The Chinese background Fiona Swee-Lin Price rejected at school as a way of coping with playground racism led her to set up a flourishing consultancy and write a book to help those teaching and working with Asians.
'I rejected the whole Chinese identity as a child because it was seen as such a bad thing,' says the 34-year-old daughter of an Anglo-Australian father and a Malaysian-Chinese mother. 'I tried to maintain that my middle name was Lin, not Swee-Lin.

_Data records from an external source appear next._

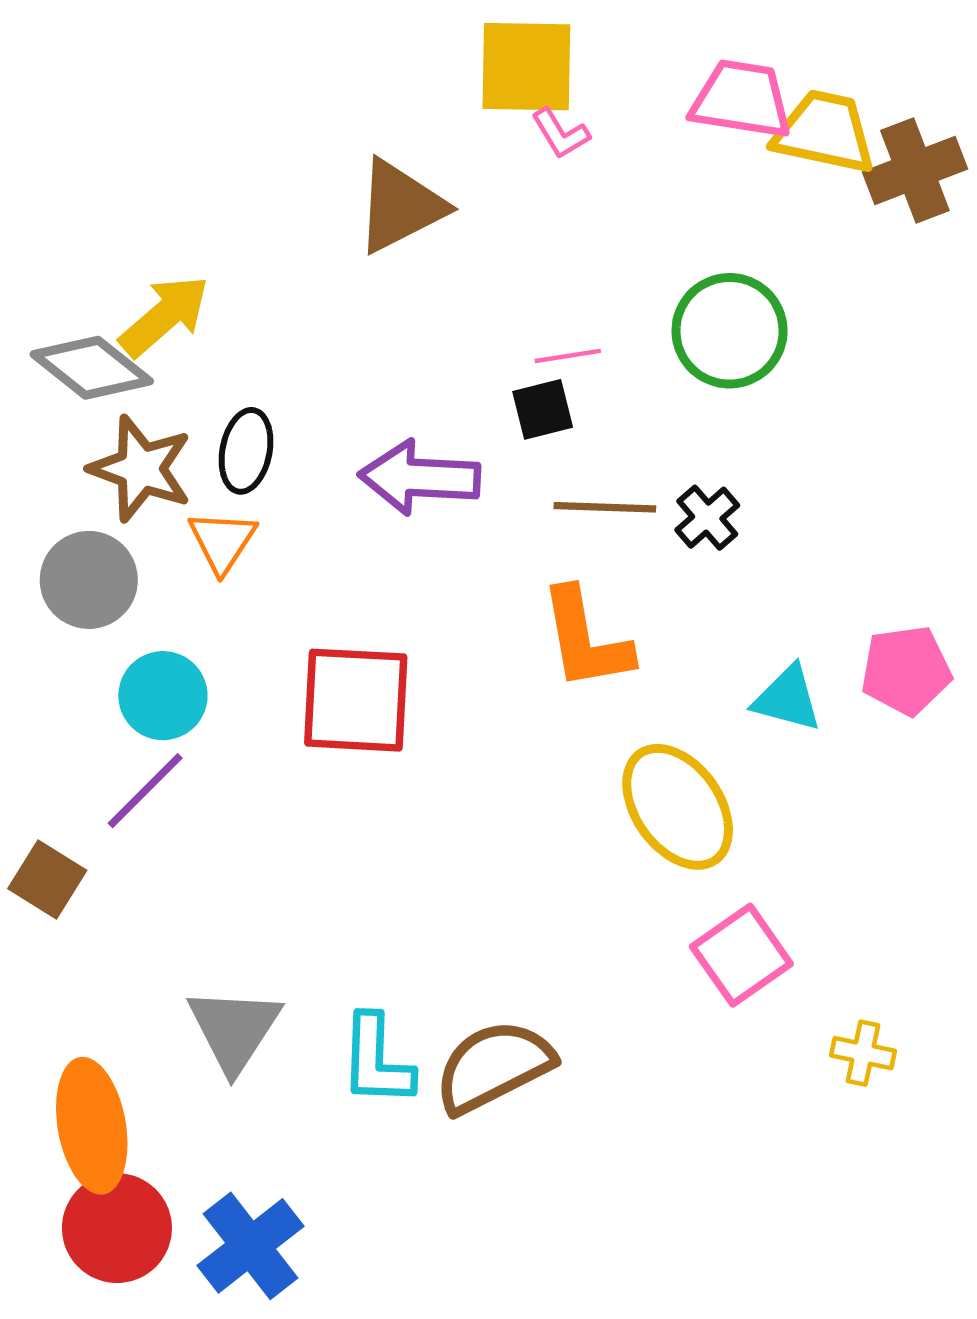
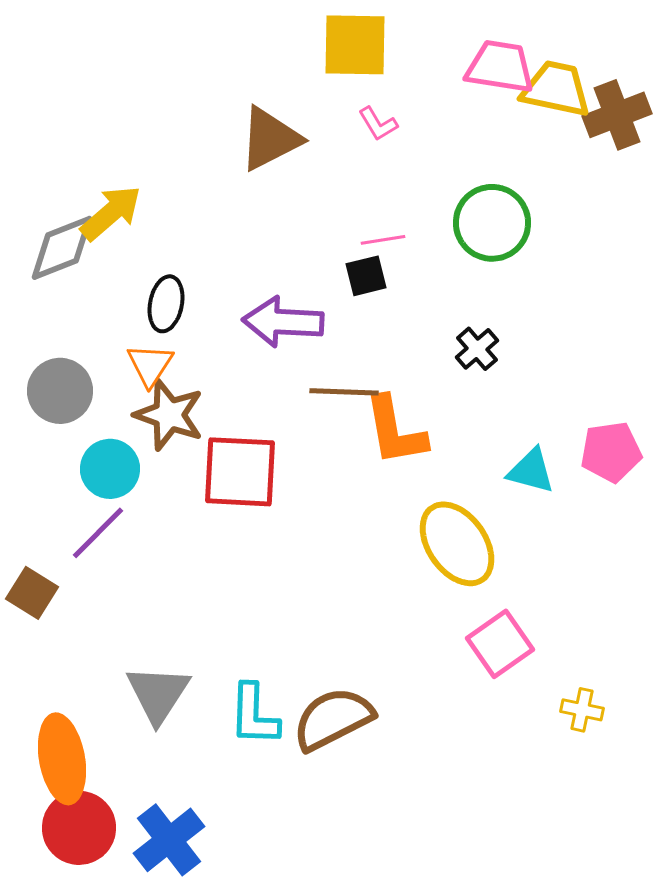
pink L-shape: (560, 133) -> (378, 124), moved
gray diamond: (92, 368) -> (62, 248), turned -60
brown star: (141, 469) -> (169, 415), moved
brown line: (605, 507) -> (344, 392), moved

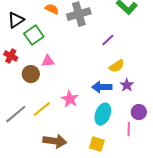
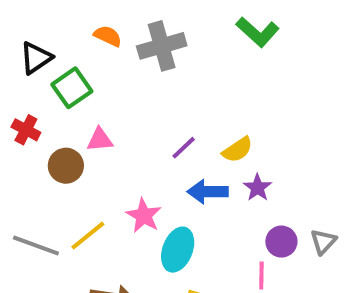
purple line: (108, 40) -> (184, 148), moved
gray line: (16, 114) -> (36, 246), turned 60
cyan ellipse: (103, 114) -> (178, 250), moved

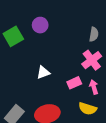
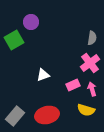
purple circle: (40, 25) -> (31, 22), moved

'Going to primary school in the 70s in Melbourne, I was the only child with Asian blood. I got all that, 'Go back to your own country', 'ching-chong Chinaman' stuff. You see all that in books, but don't think about it until you experience it. I didn't even want to walk with my mother.'
Then she was sent to a private girls' secondary school and was suddenly one of a group constituting a fifth of the school enrolment, and 'it ceased to be an issue'. When her mother began taking her to a Chinese church, Price was among solely Chinese people for the first time - and it felt right. 'I hadn't thought of myself as Chinese, but I gravitated to them quite quickly,' she says.
Progressing to Melbourne University to study for an arts degree - a shock to her mother's friends, who assumed that, because of her marks, she would become a doctor - Price was thrust unawares into the Anglo-Australian culture of 17-year-olds.